3       00:00:00.5070290
4       00:00:00.3920224
5       00:00:00.3960227
6       00:00:00.3620207
7       00:00:00.3570204
8       00:00:00.3230185
9       00:00:00.3350192
10      00:00:00.2820161
11      00:00:00.2910166
12      00:00:00.2730157
13      00:00:00.2990171
14      00:00:00.2450140
15      00:00:00.2770158
16      00:00:00.2890165
17      00:00:00.2480142
18      00:00:00.2400138
19      00:00:00.2530144
20      00:00:00.2410138
21      00:00:00.2660152
22      00:00:00.2310132
23      00:00:00.2350135
24      00:00:00.2290131
25      00:00:00.2300131
26      00:00:00.2390137
27      00:00:00.2290131
28      00:00:00.2350135
29      00:00:00.2290131
30      00:00:00.2530144
31      00:00:00.2200126
32      00:00:00.2680153
33      00:00:00.2250129
34      00:00:00.2260129
35      00:00:00.2360135
36      00:00:00.2240128
37      00:00:00.2240128
38      00:00:00.2260129
39      00:00:00.2160124
40      00:00:00.2390137
41      00:00:00.2190125
42      00:00:00.2270130
43      00:00:00.2210126
44      00:00:00.2090120
45      00:00:00.2360135
46      00:00:00.2210126
47      00:00:00.2550146
48      00:00:00.2170124
49      00:00:00.2220127
50      00:00:00.2180124
51      00:00:00.2090120
52      00:00:00.2180125
53      00:00:00.2380136
54      00:00:00.2170124
55      00:00:00.2270130
56      00:00:00.2070118
57      00:00:00.2200126
58      00:00:00.2230128
59      00:00:00.2080119
60      00:00:00.2400137
61      00:00:00.2160123
62      00:00:00.2100120
63      00:00:00.2240128
64      00:00:00.2220127
65      00:00:00.2170124
66      00:00:00.2100120
67      00:00:00.2100121
68      00:00:00.2260129
69      00:00:00.2160123
70      00:00:00.2240128
71      00:00:00.2110121
72      00:00:00.2190125
73      00:00:00.2140123
74      00:00:00.2110121
75      00:00:00.2260129
76      00:00:00.2090119
77      00:00:00.2230128
78      00:00:00.2080119
79      00:00:00.2070118
80      00:00:00.2510144
81      00:00:00.2180125
82      00:00:00.2080119
83      00:00:00.2070118
84      00:00:00.2060118
85      00:00:00.2060118
86      00:00:00.2070118
87      00:00:00.2100120
88      00:00:00.2060118
89      00:00:00.2080119
90      00:00:00.2710155
91      00:00:00.2180125
92      00:00:00.2110120
93      00:00:00.2080119
94      00:00:00.2060118
95      00:00:00.2060118
96      00:00:00.2020116
97      00:00:00.2080119
98      00:00:00.2100120
99      00:00:00.2090119

It can be seen that the processing speed has qualitatively increased and is now independent of the period of the extremum. It is true that for small N, especially for period 3, the speed is even slower, but as N increases, the speed increases rapidly and is almost twice as fast as for small N:

This seems to be due to the fact that break jumps and indexing transitions take some time and are effective over long distances. On small N, head-on brute-forcing turns out to be faster.

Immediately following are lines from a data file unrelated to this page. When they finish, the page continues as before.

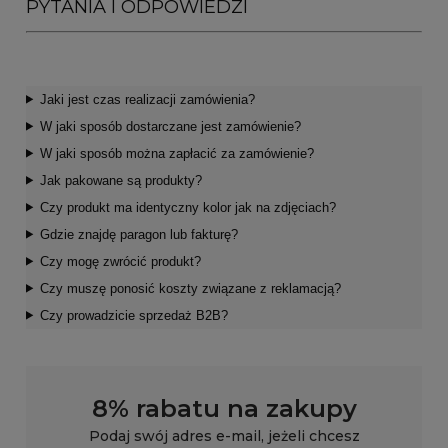
PYTANIA I ODPOWIEDZI
Jaki jest czas realizacji zamówienia?
W jaki sposób dostarczane jest zamówienie?
W jaki sposób można zapłacić za zamówienie?
Jak pakowane są produkty?
Czy produkt ma identyczny kolor jak na zdjęciach?
Gdzie znajdę paragon lub fakturę?
Czy mogę zwrócić produkt?
Czy muszę ponosić koszty związane z reklamacją?
Czy prowadzicie sprzedaż B2B?
8% rabatu na zakupy
Podaj swój adres e-mail, jeżeli chcesz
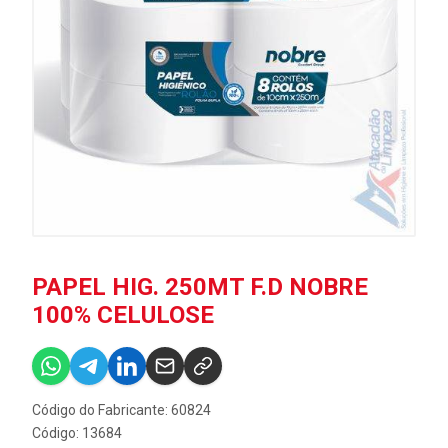
PAPEL HIG. 250MT F.D NOBRE
100% CELULOSE
Código do Fabricante: 60824
Código: 13684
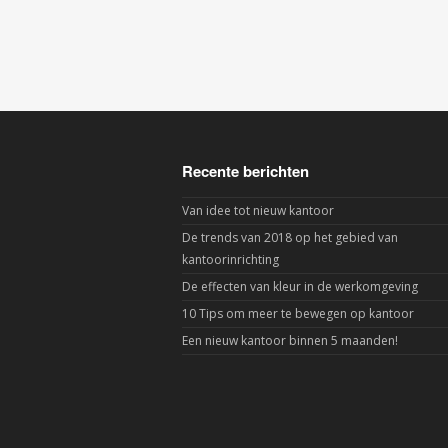
Recente berichten
Van idee tot nieuw kantoor
De trends van 2018 op het gebied van
kantoorinrichting
De effecten van kleur in de werkomgeving
10 Tips om meer te bewegen op kantoor
Een nieuw kantoor binnen 5 maanden!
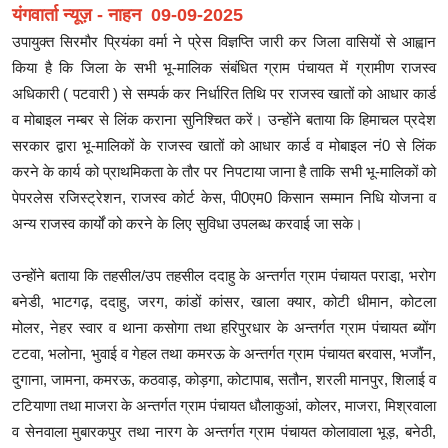
यंगवार्ता न्यूज़ - नाहन 09-09-2025
उपायुक्त सिरमौर प्रियंका वर्मा ने प्रेस विज्ञप्ति जारी कर जिला वासियों से आह्वान
किया है कि जिला के सभी भू-मालिक संबंधित ग्राम पंचायत में ग्रामीण राजस्व
अधिकारी ( पटवारी ) से सम्पर्क कर निर्धारित तिथि पर राजस्व खातों को आधार कार्ड
व मोबाइल नम्बर से लिंक कराना सुनिश्चित करें। उन्होंने बताया कि हिमाचल प्रदेश
सरकार द्वारा भू-मालिकों के राजस्व खातों को आधार कार्ड व मोबाइल नं0 से लिंक
करने के कार्य को प्राथमिकता के तौर पर निपटाया जाना है ताकि सभी भू-मालिकों को
पेपरलेस रजिस्ट्रेशन, राजस्व कोर्ट केस, पी0एम0 किसान सम्मान निधि योजना व
अन्य राजस्व कार्यों को करने के लिए सुविधा उपलब्ध करवाई जा सके।
उन्होंने बताया कि तहसील/उप तहसील ददाहु के अन्तर्गत ग्राम पंचायत पराडा़, भरोग
बनेडी, भाटगढ़, ददाहु, जरग, कांडों कांसर, खाला क्यार, कोटी धीमान, कोटला
मोलर, नेहर स्वार व थाना कसोगा तथा हरिपुरधार के अन्तर्गत ग्राम पंचायत ब्योंग
टटवा, भलोना, भुवाई व गेहल तथा कमरऊ के अन्तर्गत ग्राम पंचायत बरवास, भजौंन,
दुगाना, जामना, कमरऊ, कठवाड़, कोड़गा, कोटापाब, सतौन, शरली मानपुर, शिलाई व
टटियाणा तथा माजरा के अन्तर्गत ग्राम पंचायत धौलाकुआं, कोलर, माजरा, मिश्रवाला
व सेनवाला मुबारकपुर तथा नारग के अन्तर्गत ग्राम पंचायत कोलावाला भूड़, बनेठी,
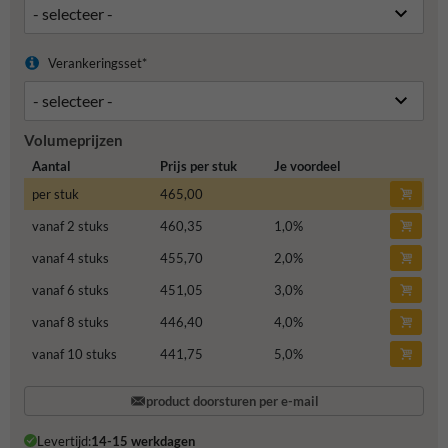
Verankeringsset*
Volumeprijzen
Aantal
Prijs per stuk
Je voordeel
per stuk
465,00
vanaf 2 stuks
460,35
1,0
%
vanaf 4 stuks
455,70
2,0
%
vanaf 6 stuks
451,05
3,0
%
vanaf 8 stuks
446,40
4,0
%
vanaf 10 stuks
441,75
5,0
%
product doorsturen per e-mail
Levertijd:
14-15 werkdagen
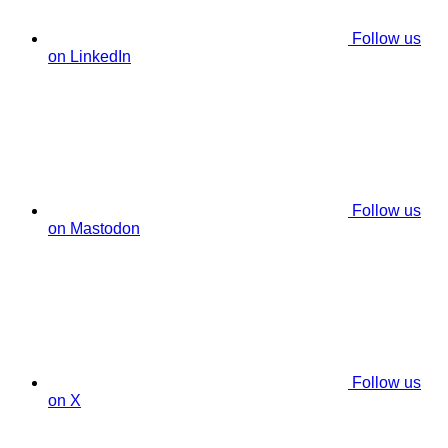
Follow us
on LinkedIn
Follow us
on Mastodon
Follow us
on X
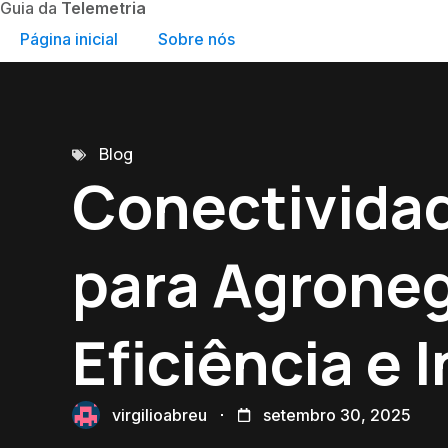
Guia da
Telemetria
Página inicial
Sobre nós
Blog
Conectividad
para Agroneg
Eficiência e 
virgilioabreu
setembro 30, 2025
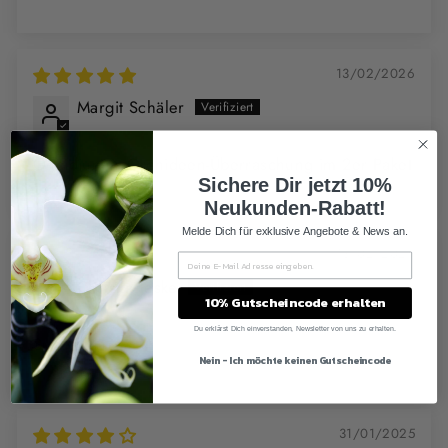
13/02/2026
Margit Schäler
Oncidium + Orchideen-Überraschung im 2er Paket
Sichere Dir jetzt 10%
Neukunden-Rabatt!
Melde Dich für exklusive Angebote & News an.
13/02/2026
Christin Jeske
10% Gutscheincode erhalten
Du erklärst Dich einverstanden, Newsletter von uns zu erhalten.
Super
Nein - Ich möchte keinen Gutscheincode
31/01/2025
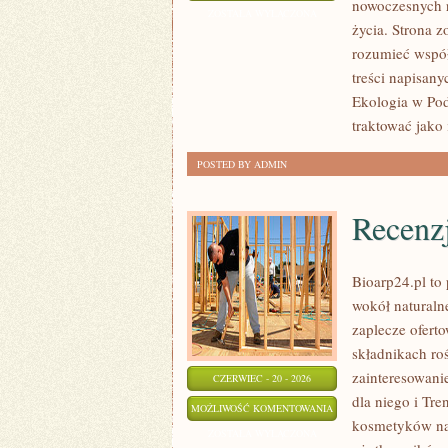
nowoczesnych r
ZAKUPY
ZOSTAŁA WYŁĄCZONA
życia. Strona z
rozumieć współ
treści napisan
Ekologia w Pod
traktować jako
POSTED BY ADMIN
Recenz
Bioarp24.pl to 
wokół naturaln
zaplecze oferto
składnikach roś
zainteresowani
CZERWIEC - 20 - 2026
dla niego i Tr
RECENZJE
MOŻLIWOŚĆ KOMENTOWANIA
kosmetyków na
I
ZOSTAŁA WYŁĄCZONA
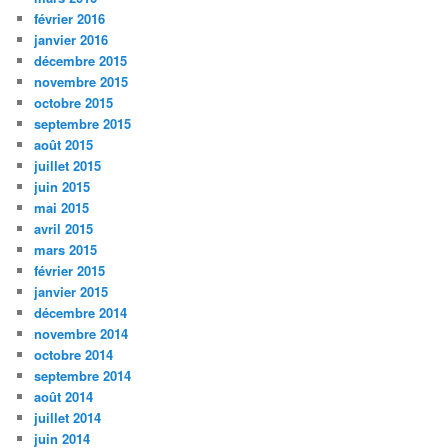
février 2016
janvier 2016
décembre 2015
novembre 2015
octobre 2015
septembre 2015
août 2015
juillet 2015
juin 2015
mai 2015
avril 2015
mars 2015
février 2015
janvier 2015
décembre 2014
novembre 2014
octobre 2014
septembre 2014
août 2014
juillet 2014
juin 2014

P.S. I have put execution of both functions Up() and Down() into asynchronous mode of execution. That is, they can be executed on both cores simultaneously. But it didn't increase performance. Apparently, the passes themselves are not resource-intensive and most of the time is spent on preparation and parsing of data, not on the iterations themselves.

[hrenfx]

hrenfx:
However, it is still not the fastest option. But this is "blah blah" on my part since I'm not going to write a fast one.

Still relevant.

P.S.

C-4:

It can be seen that the processing speed has increased qualitatively and is now independent of the extremum period.

It depends, and not badly. In your case you just have such a source code (CVR) which just ends at minimum N. In general case the graph of dependence of speed of execution on period can be strikingly different from yours.

[Vasiliy Sokolov]

hrenfx:

Still relevant.

P.S.

It depends, and not badly. In your case it is just a source (TSS) which ends at minimum N. In general case the graph of dependence of execution speed on period can drastically differ from yours.

A controversial statement. The algorithm is single-pass and the number of iterations, and hence the speed, is almost independent of N. It is true that there is one peculiarity of the algorithm due to which BP price extremums are equal to each other will cause a significant drop in performance. In all other cases I'm sure the dependence should be preserved. In this case a classical normally distributed random walk was taken as BP.